Are they back – the moral brigades that blackened the faces of women on advertisement boards in 2007?
At least that is what people feared when they found bared arms and faces of models on billboards defaced in Super Market during Eid shopping spree.
Nobody saw who did it but thoughts went back to religious activists, mainly seminary students, who did the same during the Lal Masjid-inspired heady ‘islah’ (reform) campaign in the federal capital eight years ago.
However, like then, neither the advertisers nor their clients have felt reporting the vandalism to the police or the Capital Development Authority (CDA).
But privately, and guardedly, many have expressed despair at the possible return of the moral brigades.
“I cannot understand what anybody will gain by causing loss to me,” said Sohail Shah, the advertiser of two of the three billboards disfigured at the Super Market.
“It will cost me Rs10,000 to change the smeared reflector screen,” he added. “Insurance is not available against vandalism and charging clients would be unreasonable and damaging to my business.”
Sobia Amir, the owner of a salon, said her ‘well-wishers’ blamed the act on right-wing students, but felt “not much can be done about it.”
Like most business persons of the city, she was reluctant to dwell any further on the subject out of fear of “firebrand clerics.”
Because the billboards were disfigured in the vicinity of a girls’ college, a cloth merchant of Super Market said, “it is possible that by striking in the heart of the city at the dead of night the vandals wanted wider coverage to their message.”
The owner of a shopping plaza, Iskander Khan, observed that madressah students indulge in such “hooliganism” to try to enforce the attire their teachers consider proper for women.
“Islamabad has no culture of hooliganism.

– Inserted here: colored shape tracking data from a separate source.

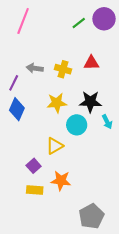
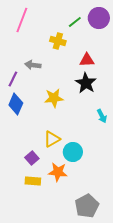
yellow cross: (63, 69) -> (58, 41), moved
black star: (90, 102) -> (86, 83), moved, turned 30
cyan circle: (77, 125) -> (73, 152), moved

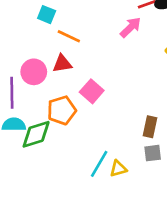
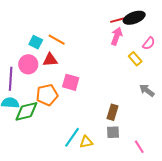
cyan square: (47, 15) -> (36, 42), moved
pink arrow: (131, 27) -> (117, 36), moved, turned -30
pink square: (92, 91) -> (71, 82), turned -30

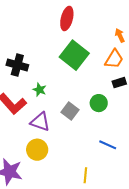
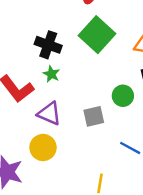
black cross: (17, 65) -> (48, 45), moved
gray square: (70, 111) -> (94, 116), moved, turned 36

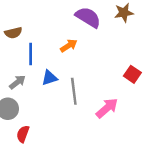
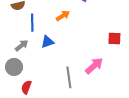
red square: (132, 74) -> (114, 38), turned -32
gray line: (74, 91) -> (69, 77), moved

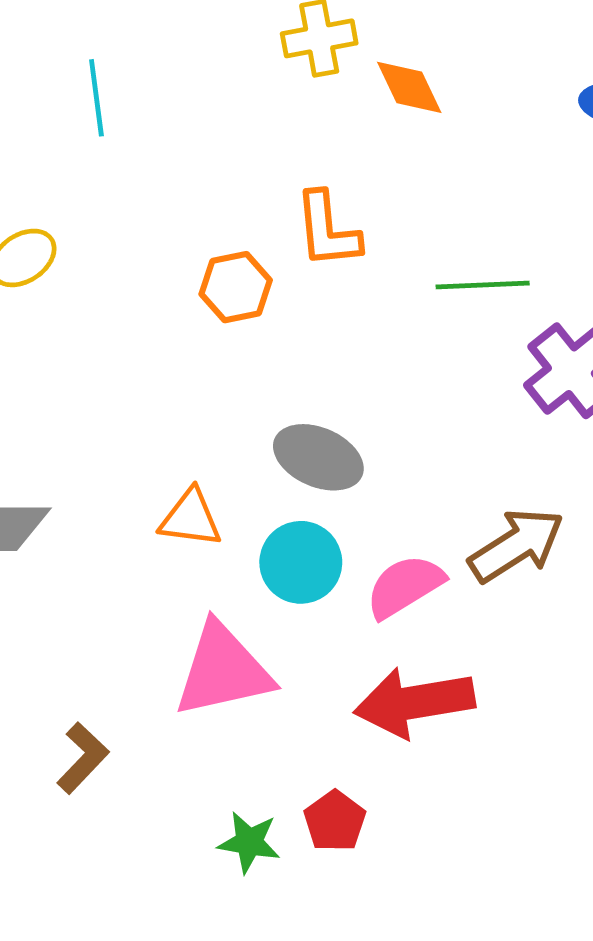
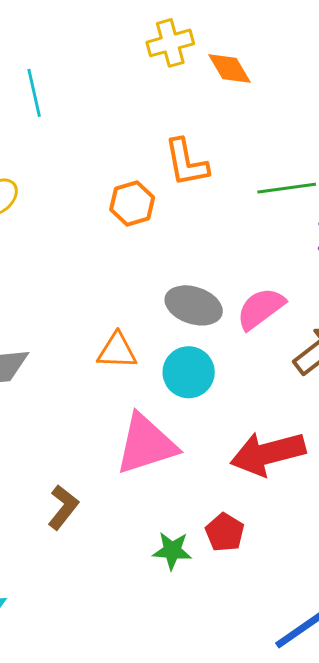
pink semicircle: (405, 586) -> (261, 308), moved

Such incidents are rare and young Taliban are usually behind them in an effort to enforce their sharia on us,” he said, tracing the incidents to the street marches by the “female brigades” of Lal Masjid in 2007.
“We all remember the mild harassment students of big and small seminaries in F-7, F-6 and E-7 resorted to, armed with sticks, in various city markets that year,” recalled Muzamil Sabri, the president of Islamabad Chamber of Commerce and Industry.
He said the ICCI felt concerned at the loss individual advertisers have suffered but more so for the fear syndrome that the incidents portend for the business environment in the city.
“They don’t seem to be as belligerent this time though, as the defacing (of the advertisements) took place in the dark of night,” he added.
Perhaps the last such act in the city was reported in F-10 area in 2012.
Unlike in the past, the vandals did not leave behind such messages in their latest act of hooliganism as “fahashi, bayhayi band karo” (stop vulgarity, immorality).”
Members of the business community feel the authorities need to take notice of this practice before it spreads. “Our union leaders should take it up with them and the police,” said a businessman in Super Market who too did not wish to be named.
“Madressah students live in a different world. We don’t want to engage them,” he said. “But the police can request their teachers to restrain them from uncivil behaviour.”
An officer of the Kohsar police station, on the other hand, said, “We don’t act on our own but on an FIR which only people who feel hurt by an action can lodge.”
Although he acknowledged that “religious elements are usually behind such incidents”, he said people avoid registering an FIR against them.
When Dawn contacted the managements of Jamia Fareedia in E-7, Jamia Muhammadia F-6, Taleemul Quran F-7 and another seminary in F-6, all refused to comment, saying “the relevant persons” were away on Eid holidays.
However, an official of a small seminary in F-6 shot back at the query regarding the defacing: “Do you want to see Muslim women in such a state? There should be a ban on such nakedness because it is a conspiracy of the West against Islam.”